Japanese art in Dhaka
Two back-to-back exhibitions at Zainul Gallery, Faculty of Fine Art, Dhaka University, showcasing works of two young Japanese artists provided an opportunity to glimpse at the recent reductionist tendency in the Far Eastern art. By being deliberately out of sync with the world they inhabit, these two artists processed sense-data in their own personal manners to arrive at conjunctions where their visions were emptied of all recognizable elements. However, both artists seem to be unwilling to sever the tie entirely with the real world, which they represent in mutated forms and traces to express a visual language which consequently remains faithful to the Twentieth century abstraction while vaguely recalling Zen Buddhist art practices of the past.
The two artists – Junko Okamoto (born 1970) and Minami Ogura (born 1984), are two essentialists in their own rights. For Junko it was her very first incursion into the Dhaka art scene which occasioned her fourth solo following three consecutive one-person shows in Japan where she is represented by Tokyo's Chuwa Gallery. Reflective of an ordered mind, Minami's work too expresses the Japanese temperament that reconsiders and, to an extent, attempts to revive, the tradition of disinterested seeing. These are artists of marked modernist valance, often operating from an alienated position vis-à-vis the highly mechanized society they are part of. Therefore, in their works the material conditions of their own society remain obscure while a certain tendency related to the spiritual-cultural patterns are brought to the fore.
G S Kabir, a Bangladeshi expatriate artist living in Japan since the late 1980s, conceived and executed both exhibitions where a transcultural frame becomes visible, though the curatorial effort seems to be based on too feeble a concept to have taken into consideration the historical relationship between Japanese people and the Bangla speaking populace.
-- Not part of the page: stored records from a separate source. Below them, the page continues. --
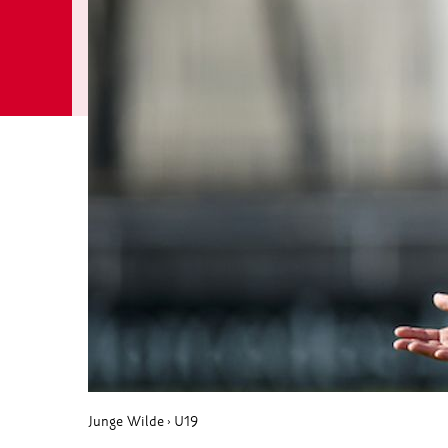
Junge Wilde
U19
›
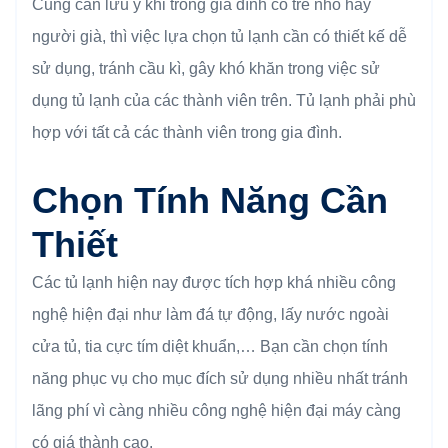
Cũng cần lưu ý khi trong gia đình có trẻ nhỏ hay
người già, thì việc lựa chọn tủ lạnh cần có thiết kế dễ
sử dụng, tránh cầu kì, gây khó khăn trong việc sử
dụng tủ lạnh của các thành viên trên. Tủ lạnh phải phù
hợp với tất cả các thành viên trong gia đình.
Chọn Tính Năng Cần
Thiết
Các tủ lạnh hiện nay được tích hợp khá nhiều công
nghệ hiện đại như làm đá tự động, lấy nước ngoài
cửa tủ, tia cực tím diệt khuẩn,… Bạn cần chọn tính
năng phục vụ cho mục đích sử dụng nhiều nhất tránh
lãng phí vì càng nhiều công nghệ hiện đại máy càng
có giá thành cao.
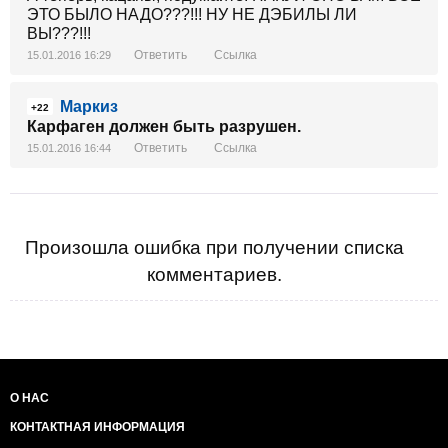
ЭТО БЫЛО НАДО???!!! НУ НЕ ДЭБИЛЫ ЛИ
ВЫ???!!!
Ответить
Ссылка
15.01.2016 16:29
Маркиз
+22
Карфаген должен быть разрушен.
Ответить
Ссылка
15.01.2016 16:44
Произошла ошибка при получении списка
комментариев.
О НАС
КОНТАКТНАЯ ИНФОРМАЦИЯ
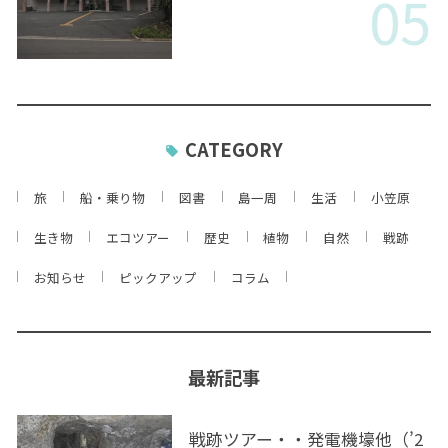
05
CATEGORY
旅
船・乗り物
図書
島一周
生活
小笠原
生き物
エコツアー
歴史
植物
自然
戦跡
お知らせ
ピックアップ
コラム
最新記事
戦跡ツアー・・発電機壕他（’2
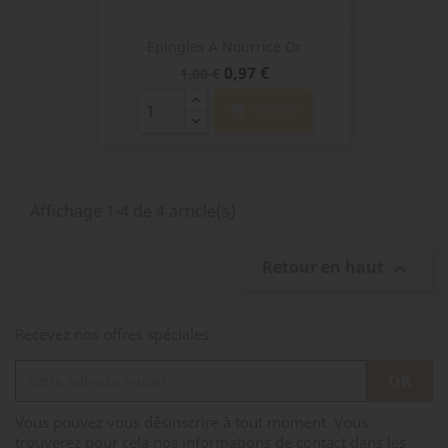
Epingles À Nourrice Or
Prix
Prix
0,97 €
1,00 €
de
base
shopping_cart
AJOUTER
Affichage 1-4 de 4 article(s)
Retour en haut

Recevez nos offres spéciales
Vous pouvez vous désinscrire à tout moment. Vous
trouverez pour cela nos informations de contact dans les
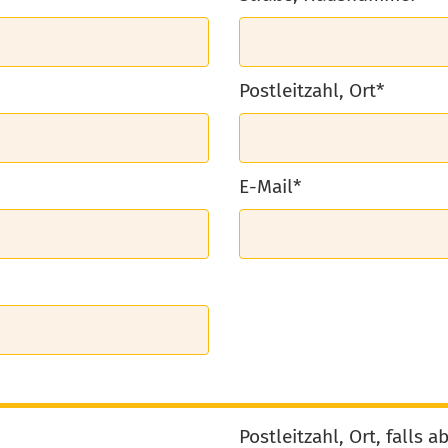
Postleitzahl, Ort*
E-Mail*
Postleitzahl, Ort, falls 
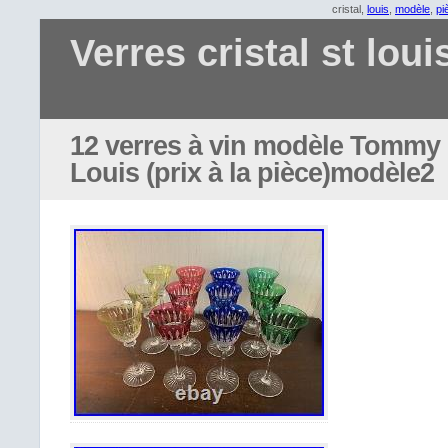
cristal,
louis
,
modèle
,
pi
Verres cristal st loui
12 verres à vin modèle Tommy c
Louis (prix à la pièce)modèle2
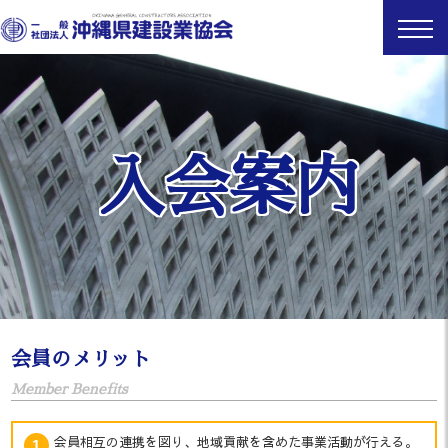
入会案内
会員のメリット
Member Benefits
会員相互の連携を図り、地域貢献を含めた事業活動が行える。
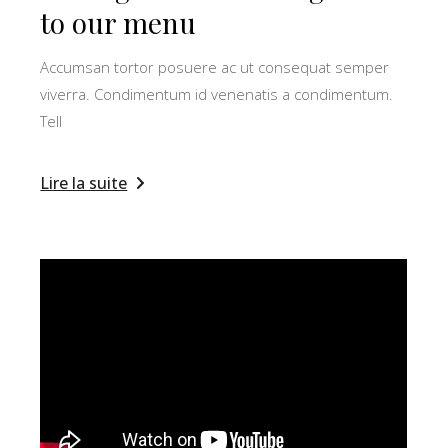
to our menu
Accumsan tortor posuere ac ut consequat semper
viverra. Condimentum id venenatis a condimentum.
Tell
Lire la suite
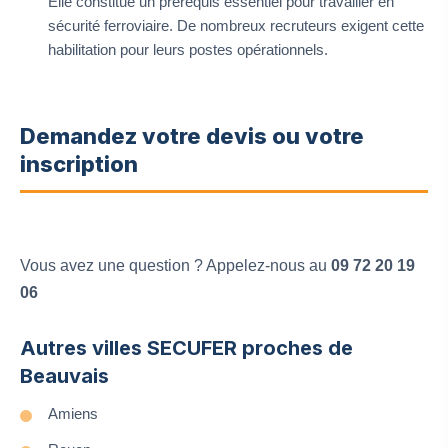
Elle constitue un prérequis essentiel pour travailler en
sécurité ferroviaire. De nombreux recruteurs exigent cette
habilitation pour leurs postes opérationnels.
Demandez votre devis ou votre
inscription
Vous avez une question ? Appelez-nous au
09 72 20 19
06
Autres villes SECUFER proches de
Beauvais
Amiens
In fact the very criterion through which these works were brought into the public domain evidences arbitrariness on the part of the curator.
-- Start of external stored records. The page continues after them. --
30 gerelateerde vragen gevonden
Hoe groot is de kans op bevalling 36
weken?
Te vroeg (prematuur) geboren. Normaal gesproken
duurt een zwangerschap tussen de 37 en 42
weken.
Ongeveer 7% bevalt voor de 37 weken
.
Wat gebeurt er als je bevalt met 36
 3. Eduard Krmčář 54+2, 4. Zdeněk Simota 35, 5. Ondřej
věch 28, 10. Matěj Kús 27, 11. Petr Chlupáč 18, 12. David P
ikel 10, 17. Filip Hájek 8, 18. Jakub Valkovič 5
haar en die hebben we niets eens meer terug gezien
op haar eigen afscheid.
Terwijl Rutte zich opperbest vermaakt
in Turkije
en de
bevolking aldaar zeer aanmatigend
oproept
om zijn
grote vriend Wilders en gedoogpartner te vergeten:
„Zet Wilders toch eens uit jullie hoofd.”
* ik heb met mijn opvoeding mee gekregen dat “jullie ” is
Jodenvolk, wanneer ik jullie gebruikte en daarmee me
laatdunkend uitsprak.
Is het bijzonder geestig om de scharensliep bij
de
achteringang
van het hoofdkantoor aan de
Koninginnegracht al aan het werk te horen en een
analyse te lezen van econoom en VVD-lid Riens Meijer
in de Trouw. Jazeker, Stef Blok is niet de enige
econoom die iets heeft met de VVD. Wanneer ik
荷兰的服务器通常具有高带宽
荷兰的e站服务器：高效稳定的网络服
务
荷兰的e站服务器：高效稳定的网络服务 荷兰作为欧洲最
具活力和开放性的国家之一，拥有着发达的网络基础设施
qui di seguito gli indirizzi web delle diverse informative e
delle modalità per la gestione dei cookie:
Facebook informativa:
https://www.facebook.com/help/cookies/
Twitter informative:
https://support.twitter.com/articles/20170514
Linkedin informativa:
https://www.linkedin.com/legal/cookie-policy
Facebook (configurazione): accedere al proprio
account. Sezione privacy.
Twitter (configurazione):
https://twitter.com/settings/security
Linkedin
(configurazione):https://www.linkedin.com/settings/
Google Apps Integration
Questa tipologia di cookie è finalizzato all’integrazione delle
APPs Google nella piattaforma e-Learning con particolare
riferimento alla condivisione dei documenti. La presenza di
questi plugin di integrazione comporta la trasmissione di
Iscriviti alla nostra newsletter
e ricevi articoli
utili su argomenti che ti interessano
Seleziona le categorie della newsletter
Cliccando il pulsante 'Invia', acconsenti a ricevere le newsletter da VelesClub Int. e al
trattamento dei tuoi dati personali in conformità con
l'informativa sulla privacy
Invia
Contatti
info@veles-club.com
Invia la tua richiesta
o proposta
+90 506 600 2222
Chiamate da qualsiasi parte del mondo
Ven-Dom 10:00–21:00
Historically, the tie between Japan and Bangladesh, or undivided Bengal to be precise, goes back a long way. It was Rabindranath Tagore who first idolized Japanese art and established a link that resulted in the cultural exchanges between the two nations during the first half of the Twentieth century impacting the art scene of Calcutta, (now, Kolkata).
At a certain point in his life, when Tagore was desperately looking for alternatives to Western aesthetic ethos, he implored the practising artists of Bengal to look towards the East and be aware of the possibilities of Japanese technique 'to educate oneself, not to indulge in mimicry,' to quote verbatim the poet who turned to painting at the end part of his life. The friendship between Tagore and Japanese nationalist and cultural commentator Okakura Kakuzo had some actual bearing on the level of artistic practice in the then undivided Bengal. All and sundry from Abanindranath Tagore to Gaganedranath Tagore, irrespective of their allegiance to the indigenist modernist dictum that was then in vogue, began to apply the wash technique integral to Japanese and Chinese ways of representation.
At present, at the behest of Kabir, there are regular exchange programmes that see Japanese artists showing works in Dhaka and Bangladeshi artists in Japan. Though there have been numerous shows, including solo and group exhibitions where artists of both countries represented their own cultural brio, the reach of the dialogues issued forth seems uninformed by the new aesthetic developments in both countries.